1983 yılında Türkiye'de çıkan müthiş turizm teşviklerinin yarattığı enerji, benim mimarlık heyecanım ve Turizm Bakanlığı kökenli olmamın getirdiği avantajlar ile pek çok otel yaptım. Kapadokya bölgesinde beni çok severler örneğin. İstanbul'da küçük bir bürom vardı, ama sürekli oraya gidip gelirdim. Evlerinizi restore edep turizme kazandıralım, buranın doğru yatırımı budur, diyerek bölgede pek çok insanı turizmci yaptım. O bölgenin çoğu kamyoncu idi, gerekirse kamyonlarını sattırdım, otel sahibi yaptım onları. Kapadokya Turban'ı ben yaptım örneğin. Fakat sadece Kapadokya'da beni mutlu etmeyince, hayli yorucu olan Antalya, Marmaris ve Bodrum seferleri başladı. Derken yıllar su gibi aktı geçti.
Mimarlık yaşamınızdaki dönüm noktaları nelerdir, peki?

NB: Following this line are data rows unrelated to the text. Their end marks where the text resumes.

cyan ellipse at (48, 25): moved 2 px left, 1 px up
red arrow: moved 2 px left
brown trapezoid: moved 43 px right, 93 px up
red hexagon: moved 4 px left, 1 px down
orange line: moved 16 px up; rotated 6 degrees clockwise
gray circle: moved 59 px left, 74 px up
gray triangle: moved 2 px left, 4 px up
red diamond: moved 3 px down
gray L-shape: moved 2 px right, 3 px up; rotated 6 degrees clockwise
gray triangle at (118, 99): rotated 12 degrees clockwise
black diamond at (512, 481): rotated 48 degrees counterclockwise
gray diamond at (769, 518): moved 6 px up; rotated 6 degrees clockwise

1997 yılında Kadir Has Üniversitesi'nin restorasyonu için davet aldım. Bizimki ile birlikte 10 tane büro seçmişler.
Tek tek gelip büroları ziyaret ettiler. Dosyaları önce 3'e indirdiler ve sonra da bizimle çalışmak istediklerini söylediler.
Mimari katkılarımın yanı sıra üniversitenin gelişimine de katkılarım oldu; böyle bir mekanda mutlaka bulunmalı, diyerek Güzel Sanatlar Fakültesi'ni ve Restorasyon Kültür Varlıkları Koruma Yüksek Lisans Programı'nı kurdum. Bu bölümlerin kurulması, akademik olarak benim de üniversitenin içinde yer almama neden oldu. Çünkü 1990'ların sonunda doktora yapmış uygulamacı bir mimar bulmak zordu. Benim bir de eğitimci tarafım vardı ve dolayısıyla özellikle proje derslerinde birikimimi öğrencilerle paylaşmak ve binalarımdan uzak kalmamak için üniversiteden gelen teklifi kabul ettim.

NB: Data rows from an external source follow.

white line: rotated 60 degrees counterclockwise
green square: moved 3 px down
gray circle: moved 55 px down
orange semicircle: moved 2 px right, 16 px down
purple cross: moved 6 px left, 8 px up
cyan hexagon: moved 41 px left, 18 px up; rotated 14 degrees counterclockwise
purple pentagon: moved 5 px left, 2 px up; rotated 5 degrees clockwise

2002 yılında Cumhurbaşkanlığı kompleksi içerisinde Atatürk Müze Köşkü'nün restorasyonu için bir ilan verilmişti. İlanda, bu işe ilgi duyanların know-how dosyalarını göndererek elemeye girmeleri gerektiği yazıyordu. 500 küsur dosyanın içinden iş bizde kaldı.
Bu, benim için hayatımın en önemli işidir, çünkü bu iş ile ben Ata'ma karşı olan görevimi yapmış oldum. Atatürk'ün 12 yılını geçirdiği köşk hakkında tarihsel araştırmalar yaparak, binanın restorasyon projesini Atatürk'a yansıtır bir biçimde tamamladım.

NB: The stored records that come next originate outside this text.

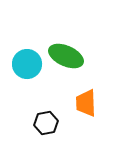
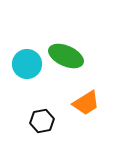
orange trapezoid: rotated 120 degrees counterclockwise
black hexagon: moved 4 px left, 2 px up
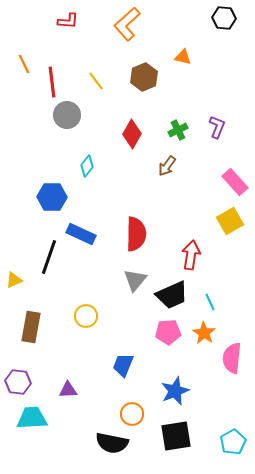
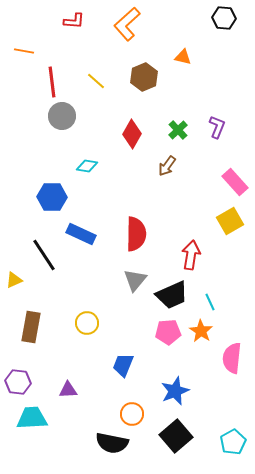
red L-shape: moved 6 px right
orange line: moved 13 px up; rotated 54 degrees counterclockwise
yellow line: rotated 12 degrees counterclockwise
gray circle: moved 5 px left, 1 px down
green cross: rotated 18 degrees counterclockwise
cyan diamond: rotated 60 degrees clockwise
black line: moved 5 px left, 2 px up; rotated 52 degrees counterclockwise
yellow circle: moved 1 px right, 7 px down
orange star: moved 3 px left, 2 px up
black square: rotated 32 degrees counterclockwise
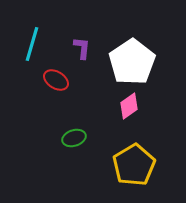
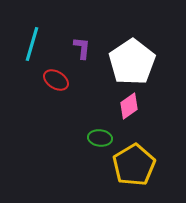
green ellipse: moved 26 px right; rotated 25 degrees clockwise
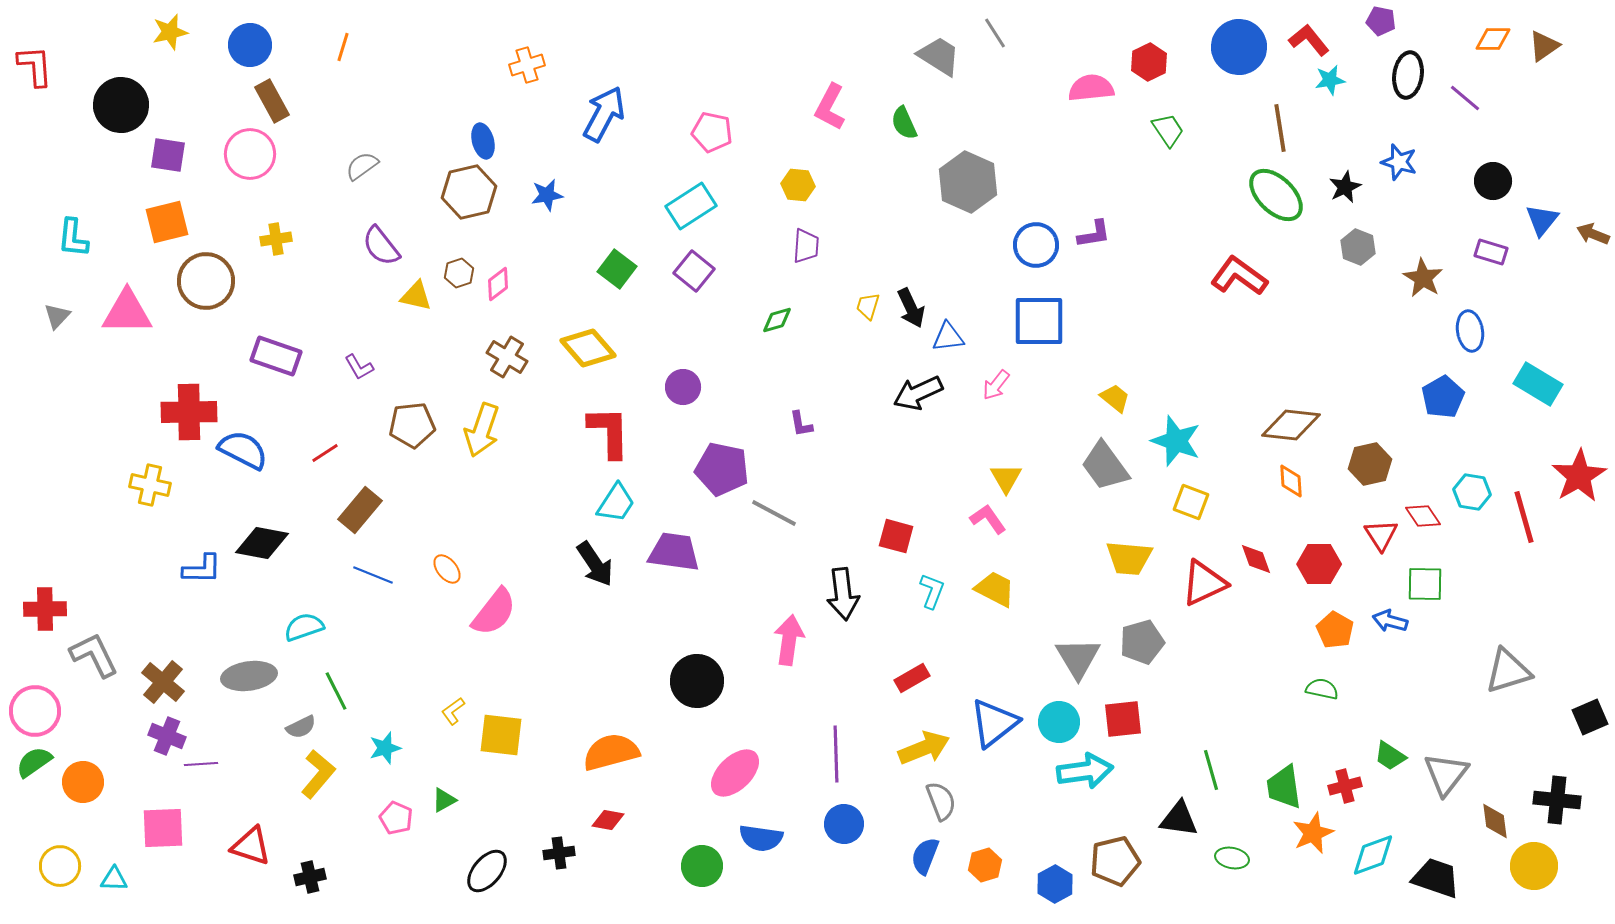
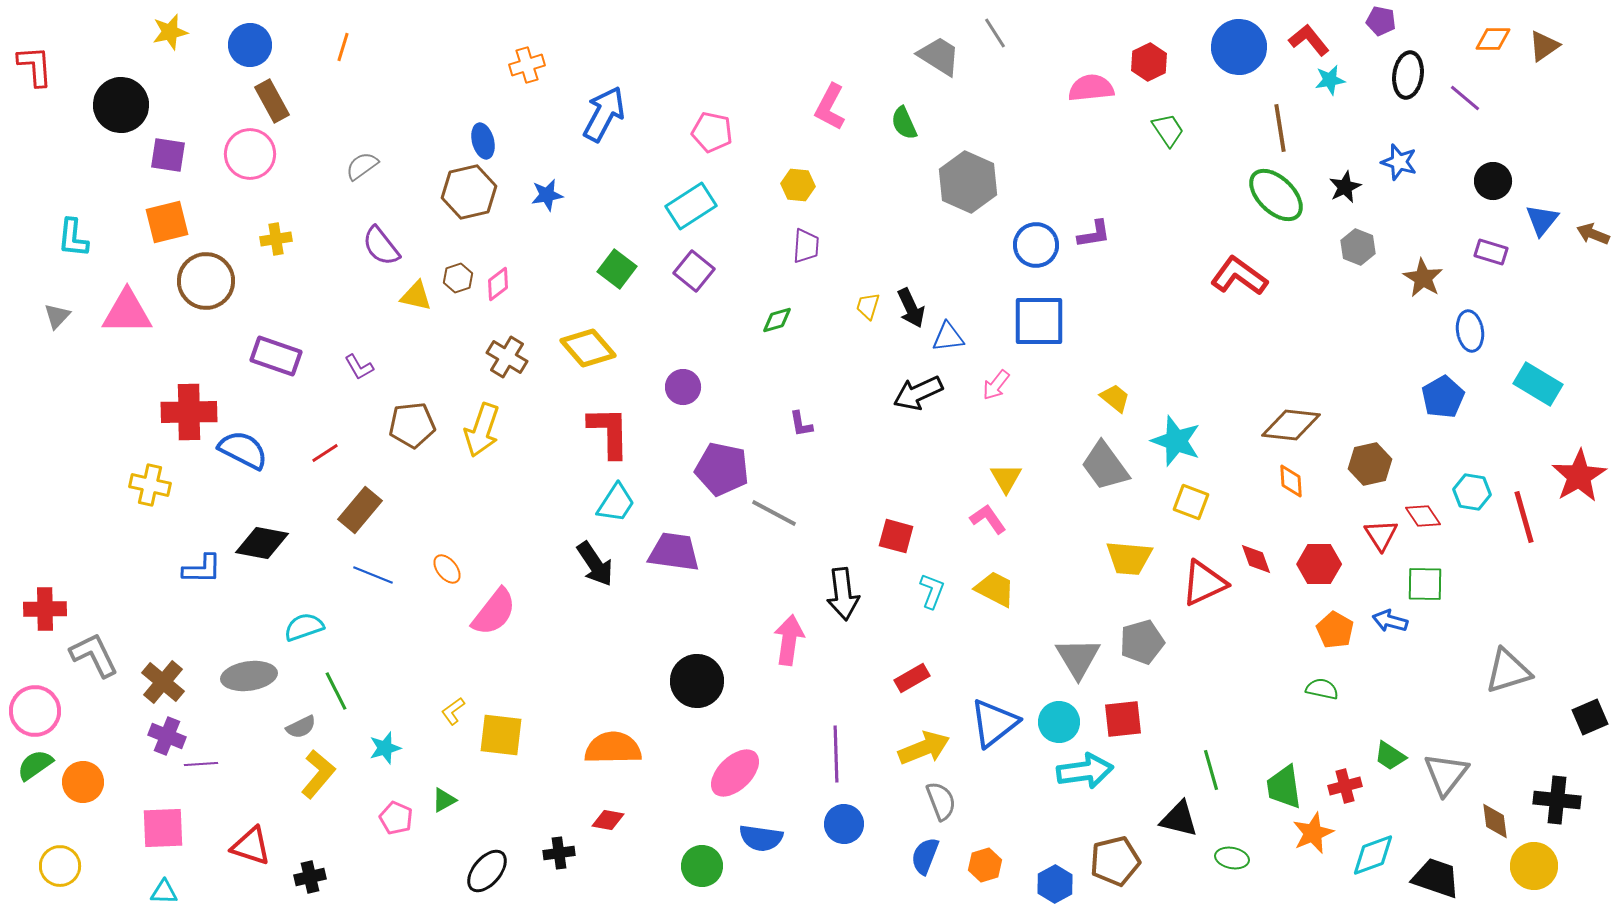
brown hexagon at (459, 273): moved 1 px left, 5 px down
orange semicircle at (611, 752): moved 2 px right, 4 px up; rotated 14 degrees clockwise
green semicircle at (34, 762): moved 1 px right, 3 px down
black triangle at (1179, 819): rotated 6 degrees clockwise
cyan triangle at (114, 879): moved 50 px right, 13 px down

Bir de Kız Kulesi'nin restorasyonu var, ama ondan önce korumacı bir mimar olarak restorasyon ilkelerinizin neler olduğunu sorsam?
Ben restorasyon alanındaki yüksek lisans ve doktora çalışmalarımdan sonra kendimi geliştirmek adına yurtdışındaki bazı kısa dönemli eğitimlere katıldım. Dolayısıyla restorasyon konusunda uluslararası bir vizyonumun olduğuna inanıyorum. Her zaman restorasyonda çağdaşlığı savunurum. Restorasyonda önemli olan önce yapının belge değerini korumak ve sonra da yapıyı güçlendirmek, çağdaşlaştırmak, bugüne ve yarına hazırlayabilmektir. Yani bir yapı olduğu gibi de restore edilebilir, ancak yapıyı güncelleştirerek, bugünün izlerini yapıya yansıtarak restorasyon yapmak bence daha doğrudur.